8. Whether in the Bill or elsewhere, further detail about the implementation of this policy is required. Central London local authorities and London in general contains a significant amount of high value local authority housing stock. If this value is to be released to fund the right to buy, the money raised in London should stay in the capital to help build the new homes that the city needs.

9. There will need to be greater clarity about the processes to replace both the homes that are sold under the right to buy and the high value local authority housing. And further thought should also be given to how the sale of high value local authority housing will interact with the ability of local authorities to undertake estate regeneration schemes. Done well, such development can provide greater economic opportunities for local residents as well as delivering more new homes. However, estate regeneration is complex process and the Bill could create more homeowners in estates who will potentially have to be compensated and create uncertainty over the construction of new council houses in estates as they might fall into the high value category and eventually be sold off.

Planning in Greater London (Part 6, clause 101)

10. This clause continues the process of devolving planning powers to the Mayor. Greater control will be given to the Mayor over direction powers on wharfs and sightlines and the Mayor’s ‘call in’ power will be extended. Taken together, this is a useful package to enhance the Mayor’s strategic powers which will help get more homes built in London.

Planning Permission in Principle (Part 6, clause 102-103)
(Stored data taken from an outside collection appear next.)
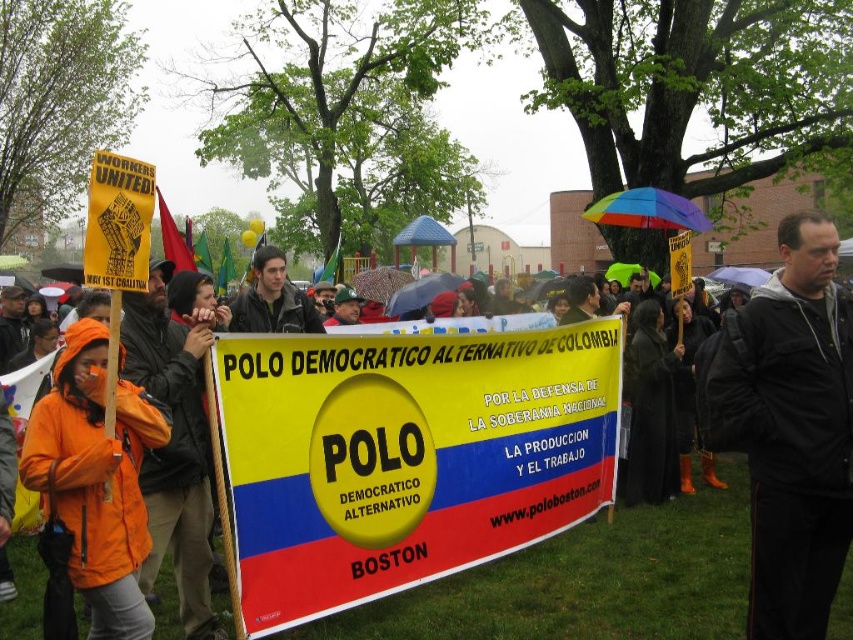 Does yellow fabric banner at center have a lesser height compared to orange waterproof jacket at left?

No.

Does point (288, 396) come farther from viewer compared to point (108, 598)?

That is True.

Identify the location of yellow fabric banner at center. Image resolution: width=853 pixels, height=640 pixels. pyautogui.click(x=408, y=452).

Locate an element on the screen. Image resolution: width=853 pixels, height=640 pixels. yellow fabric banner at center is located at coordinates (408, 452).

Can you confirm if black jacket at center is positioned above orange waterproof jacket at left?

Correct, black jacket at center is located above orange waterproof jacket at left.

Can you confirm if black jacket at center is positioned to the left of orange waterproof jacket at left?

No, black jacket at center is not to the left of orange waterproof jacket at left.

Does point (779, 332) come behind point (68, 358)?

Yes, it is.

Locate an element on the screen. black jacket at center is located at coordinates click(790, 428).

Does point (231, 413) come closer to viewer compared to point (788, 307)?

No, (231, 413) is behind (788, 307).

Who is positioned more to the left, yellow fabric banner at center or black jacket at center?

Positioned to the left is yellow fabric banner at center.

Between point (425, 568) and point (814, 481), which one is positioned in front?

Point (814, 481)

Find the location of a particular element. yellow fabric banner at center is located at coordinates (408, 452). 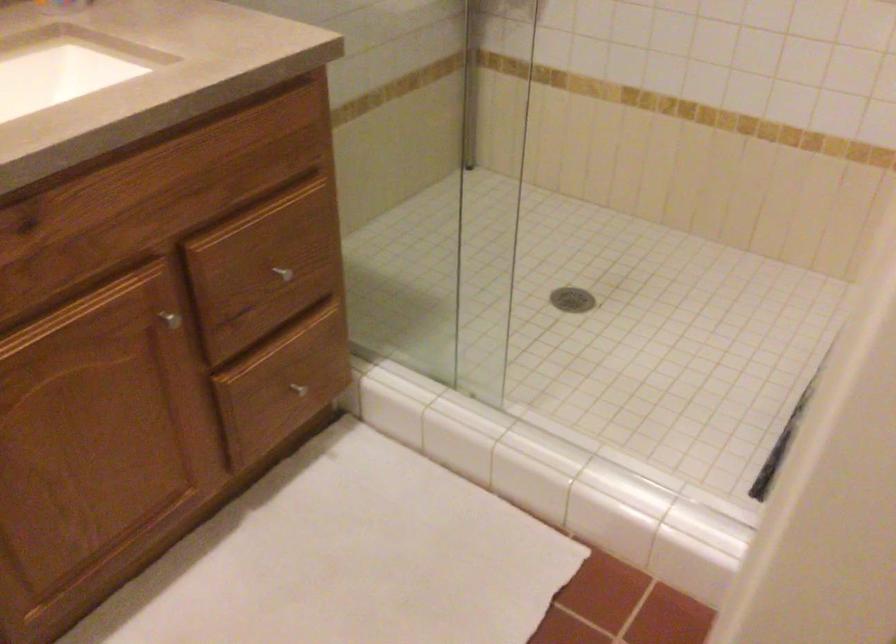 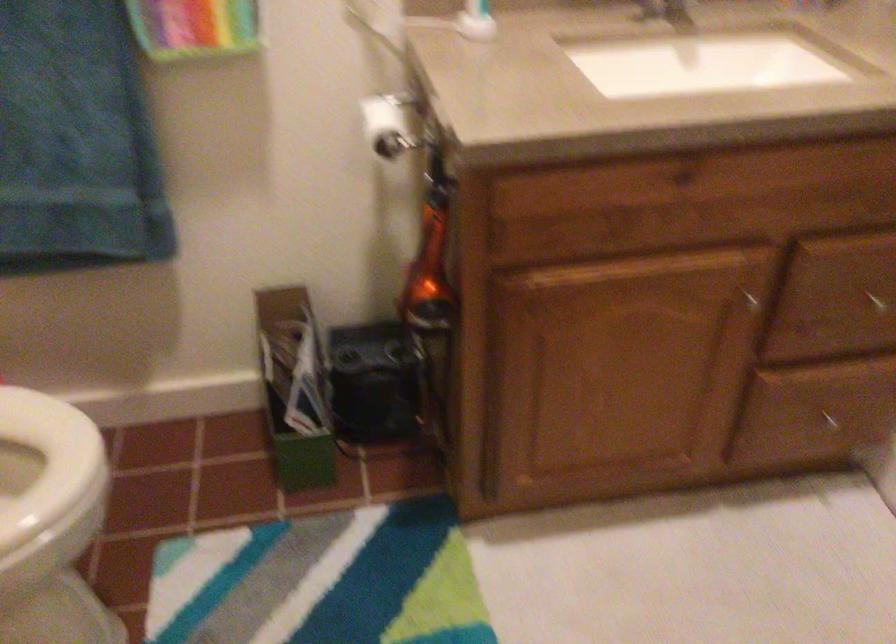 Locate, in the second image, the point that corresponds to (x=282, y=269) in the first image.

(875, 301) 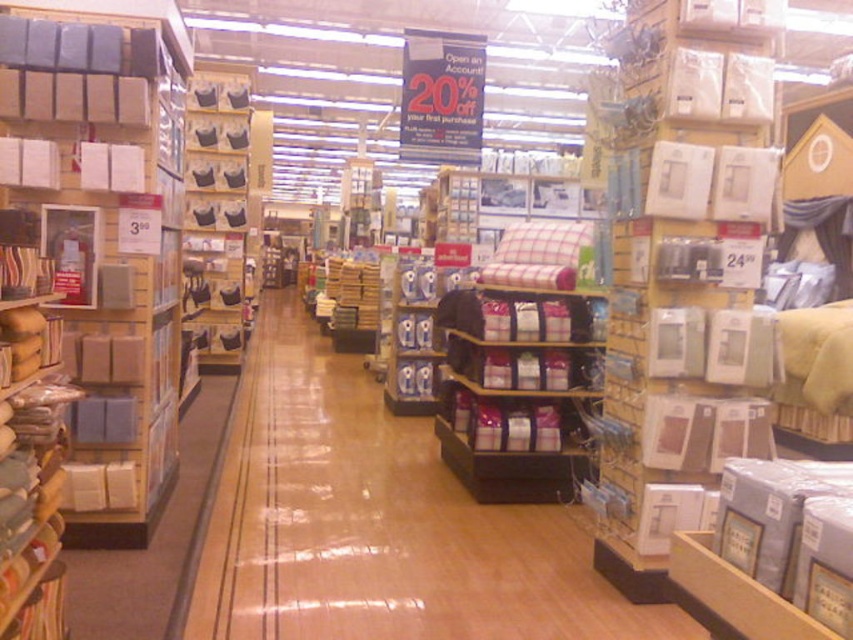 Question: Can you confirm if matte black pillow at center is bigger than black fabric bras at left?

Choices:
 (A) no
 (B) yes

Answer: (B)

Question: Which point appears closest to the camera in this image?

Choices:
 (A) (236, 305)
 (B) (614, 593)

Answer: (B)

Question: Considering the relative positions of matte black pillow at center and black fabric bras at left in the image provided, where is matte black pillow at center located with respect to black fabric bras at left?

Choices:
 (A) right
 (B) left

Answer: (A)

Question: Can you confirm if matte black pillow at center is positioned to the right of black fabric bras at left?

Choices:
 (A) yes
 (B) no

Answer: (A)

Question: Which point appears closest to the camera in this image?

Choices:
 (A) (234, 461)
 (B) (234, 211)

Answer: (A) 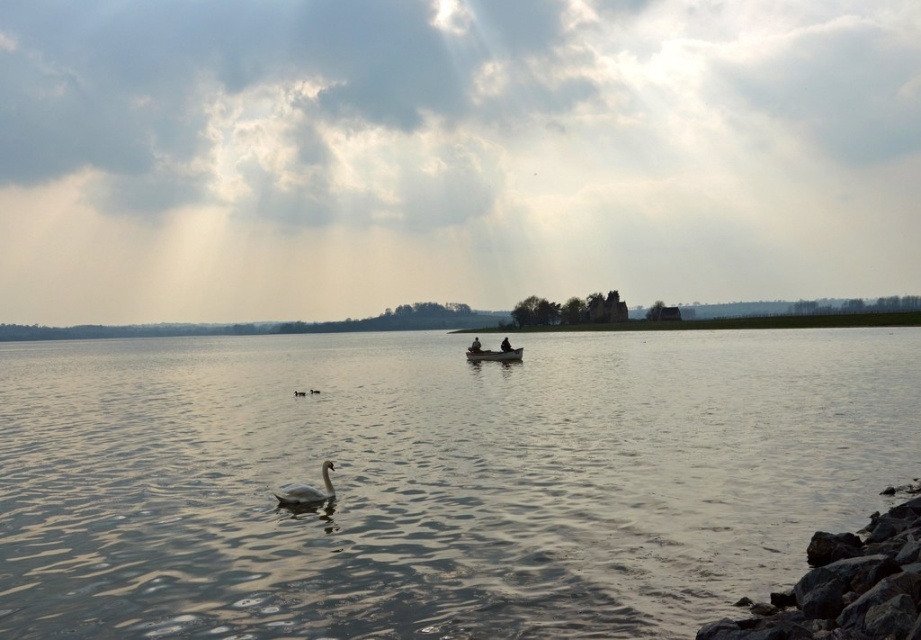 Question: Among these objects, which one is farthest from the camera?

Choices:
 (A) wooden boat at center
 (B) black matte boat at center
 (C) black matte person at center
 (D) clear water at center

Answer: (B)

Question: Estimate the real-world distances between objects in this image. Which object is farther from the black matte person at center?

Choices:
 (A) black matte boat at center
 (B) white glossy swan at lower center
 (C) clear water at center

Answer: (B)

Question: Is the position of clear water at center less distant than that of black matte person at center?

Choices:
 (A) no
 (B) yes

Answer: (B)

Question: Which point is farther to the camera?

Choices:
 (A) white glossy swan at lower center
 (B) wooden boat at center
 (C) clear water at center
 (D) black matte boat at center

Answer: (D)

Question: Does clear water at center have a larger size compared to wooden boat at center?

Choices:
 (A) yes
 (B) no

Answer: (A)

Question: Is clear water at center behind wooden boat at center?

Choices:
 (A) yes
 (B) no

Answer: (B) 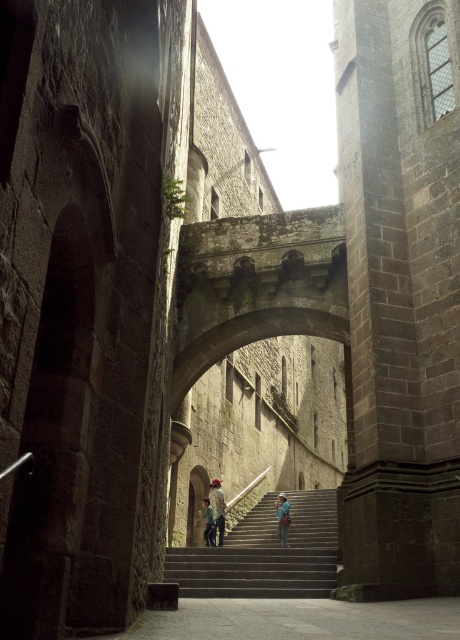 Question: Does blue denim jeans at center have a smaller size compared to green fabric child at center?

Choices:
 (A) yes
 (B) no

Answer: (A)

Question: Which object appears farthest from the camera in this image?

Choices:
 (A) blue denim jeans at center
 (B) green fabric child at center
 (C) light blue denim jeans at center
 (D) stone textured stairs at center

Answer: (A)

Question: Which point is farther to the camera?

Choices:
 (A) blue denim jeans at center
 (B) green fabric child at center
 (C) stone textured stairs at center
 (D) light blue denim jeans at center

Answer: (A)

Question: Considering the relative positions of stone textured stairs at center and light blue denim jeans at center in the image provided, where is stone textured stairs at center located with respect to light blue denim jeans at center?

Choices:
 (A) below
 (B) above

Answer: (A)

Question: Where is light blue denim jeans at center located in relation to blue denim jeans at center in the image?

Choices:
 (A) left
 (B) right

Answer: (A)

Question: Which of the following is the farthest from the observer?

Choices:
 (A) stone textured stairs at center
 (B) light blue denim jeans at center

Answer: (B) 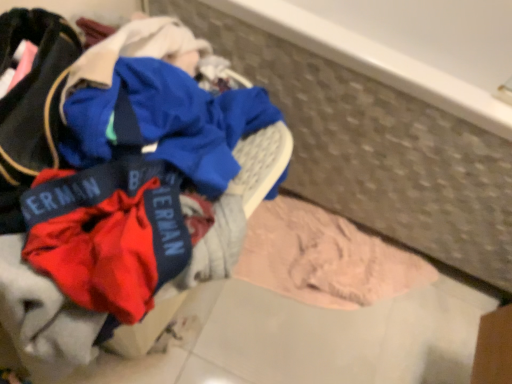 Question: From the image's perspective, is red fabric laundry at center below pink soft fabric at lower right?

Choices:
 (A) yes
 (B) no

Answer: (B)

Question: Does red fabric laundry at center have a lesser width compared to pink soft fabric at lower right?

Choices:
 (A) yes
 (B) no

Answer: (B)

Question: Is red fabric laundry at center at the left side of pink soft fabric at lower right?

Choices:
 (A) yes
 (B) no

Answer: (A)

Question: Is red fabric laundry at center to the right of pink soft fabric at lower right from the viewer's perspective?

Choices:
 (A) yes
 (B) no

Answer: (B)

Question: Is red fabric laundry at center wider than pink soft fabric at lower right?

Choices:
 (A) yes
 (B) no

Answer: (A)

Question: Can you confirm if red fabric laundry at center is taller than pink soft fabric at lower right?

Choices:
 (A) yes
 (B) no

Answer: (A)

Question: Would you consider pink soft fabric at lower right to be distant from red fabric laundry at center?

Choices:
 (A) yes
 (B) no

Answer: (B)

Question: Are pink soft fabric at lower right and red fabric laundry at center making contact?

Choices:
 (A) yes
 (B) no

Answer: (B)

Question: Is pink soft fabric at lower right positioned with its back to red fabric laundry at center?

Choices:
 (A) yes
 (B) no

Answer: (B)

Question: Could you tell me if pink soft fabric at lower right is facing red fabric laundry at center?

Choices:
 (A) yes
 (B) no

Answer: (B)

Question: From the image's perspective, would you say pink soft fabric at lower right is shown under red fabric laundry at center?

Choices:
 (A) yes
 (B) no

Answer: (A)

Question: Considering the relative sizes of pink soft fabric at lower right and red fabric laundry at center in the image provided, is pink soft fabric at lower right taller than red fabric laundry at center?

Choices:
 (A) no
 (B) yes

Answer: (A)

Question: From their relative heights in the image, would you say red fabric laundry at center is taller or shorter than pink soft fabric at lower right?

Choices:
 (A) tall
 (B) short

Answer: (A) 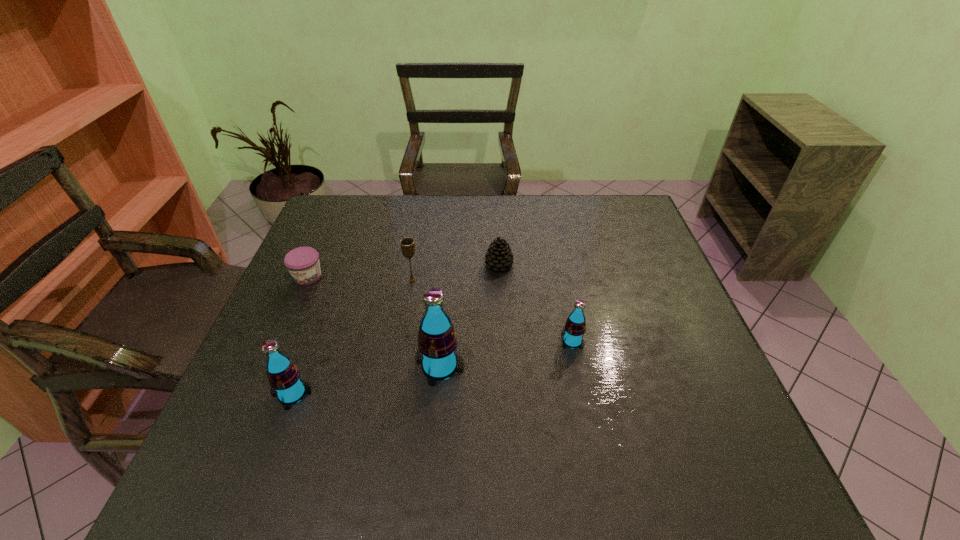 Identify the location of blank area located on the right of the second tallest soda. This screenshot has width=960, height=540. (344, 394).

This screenshot has width=960, height=540. Find the location of `vacant point located 0.300m on the back of the tallest soda`. vacant point located 0.300m on the back of the tallest soda is located at coordinates (448, 265).

This screenshot has height=540, width=960. I want to click on free space located 0.240m on the left of the rightmost object, so tap(461, 341).

In order to click on vacant space situated 0.180m on the front of the fourth object from right to left in this screenshot , I will do `click(403, 335)`.

Find the location of a particular element. The image size is (960, 540). blank space located on the front label of the shortest object is located at coordinates (264, 377).

Where is `free space located at the narrow end of the pinecone`? free space located at the narrow end of the pinecone is located at coordinates (408, 265).

The image size is (960, 540). Find the location of `blank space located 0.270m at the narrow end of the pinecone`. blank space located 0.270m at the narrow end of the pinecone is located at coordinates (391, 265).

This screenshot has height=540, width=960. In order to click on free spot located 0.210m at the narrow end of the pinecone in this screenshot , I will do `click(412, 265)`.

Find the location of a particular element. The width and height of the screenshot is (960, 540). object positioned at the near edge is located at coordinates (284, 377).

Where is `soda positioned at the left edge`? The height and width of the screenshot is (540, 960). soda positioned at the left edge is located at coordinates (284, 377).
11. We welcome the establishment of a ‘permission in principle’ for brownfield sites (through a ‘brownfield register’, local and neighbourhood plans) as we hope that it will provide greater certainty and improve the speed of the planning process. A ‘technical details consent’ will be required before development can commence - the details of this process will be set out in secondary legislation. However, this must be light touch in order to ensure genuinely speedy decisions are delivered. There may also be a role for the Mayor in assisting boroughs in maintaining their brownfield registers building on the Mayor’s existing role in leading the work of the London Land Commission (discussed below).

The London Land Commission (LLC)

12. The LLC was established by the Government and the Mayor of London to identify brownfield land for development in public ownership and to help co-ordinate and accelerate the pace of land release for housing in London. The Bill does not contain any provisions relating to the Commission but offers an excellent opportunity to reinforce the important work that the Commission is doing. The Bill should introduce a new power to require all public agencies in London to proactively cooperate with the Commission’s work. This will enable the Commission to work more effectively and quickly to deliver more land for housing development.